Re: No GNOME Sound Events When in Run-Level 5 (Found Problem!!!)
- From: "Bruce W. Bigby" <bbigby rochester rr com>
- To: Havoc Pennington <hp redhat com>
- Cc: "List, GNOME" <gnome-list gnome org>
- Subject: Re: No GNOME Sound Events When in Run-Level 5 (Found Problem!!!)
- Date: Fri, 09 Jun 2000 23:28:15 -0400
Havoc Pennington wrote:
>
> "Bruce W. Bigby" <bbigby@rochester.rr.com> writes:
> > Why do I not hear GNOME sound events when running in run-level 5. I've
> > never gotten this to work. The only way GNOME sound events work is when
> > I run in run-level 3 and execute startx. Don't want to do this.
>
> You need to give your user account permission to write to
> /dev/dsp. How you do this exactly depends on your distribution, but
> basically you make sure a group (such as "sound") owns /dev/dsp and
> then put yourself in that group.
>
> Havoc
>
> _______________________________________________
> gnome-list mailing list
> gnome-list@gnome.org
> http://mail.gnome.org/mailman/listinfo/gnome-list
I found the problem! I started comparing the environments between my
account, and my wife's account, which didn't work and my son's account
which did produce sound. I noticed that I explicitly put the following
in my .bash_profile file:
DISPLAY="`hostname`:0.0"
At first, I saw this difference, but thought, what does sound have to do
with the display so I looked for other clues. Then, I decided, well,
perhaps esd uses the X protocol and setting DISPLAY like I did might
cause problems. Heck, my son's account was getting along without the
explicit setting of the DISPLAY variable, perhaps mine might AND produce
sound. To my delight, I got rid of the DISPLAY statement and, wallah!
Sound! Of course, I fixed my wife's account, too.
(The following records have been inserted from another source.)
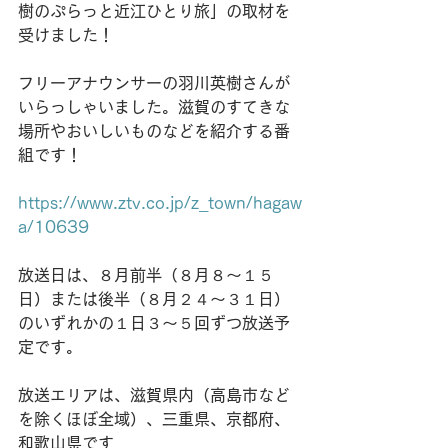
樹のぷらっと近江ひとり旅」の取材を
受けました！
フリーアナウンサーの羽川英樹さんが
いらっしゃいました。滋賀のすてきな
場所やおいしいものなどを紹介する番
組です！
https://www.ztv.co.jp/z_town/hagaw
a/10639
放送日は、８月前半（８月８～１５
日）または後半（８月２４～３１日）
のいずれかの１日３～５回ずつ放送予
定です。
放送エリアは、滋賀県内（高島市など
を除くほぼ全域）、三重県、京都府、
和歌山県です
I suppose that, if I wanted to set the DISPLAY variable, I should have
done something like this:
DISPLAY=localhost.localdomain:0.0
Would that suffice? I don't feel like testing it now. It's late and my
wife wants a foot massage; later. :-)
--
Bruce W. Bigby
http://home.rochester.rr.com/bigbyofrocny
Do for others what you would want others to do for you.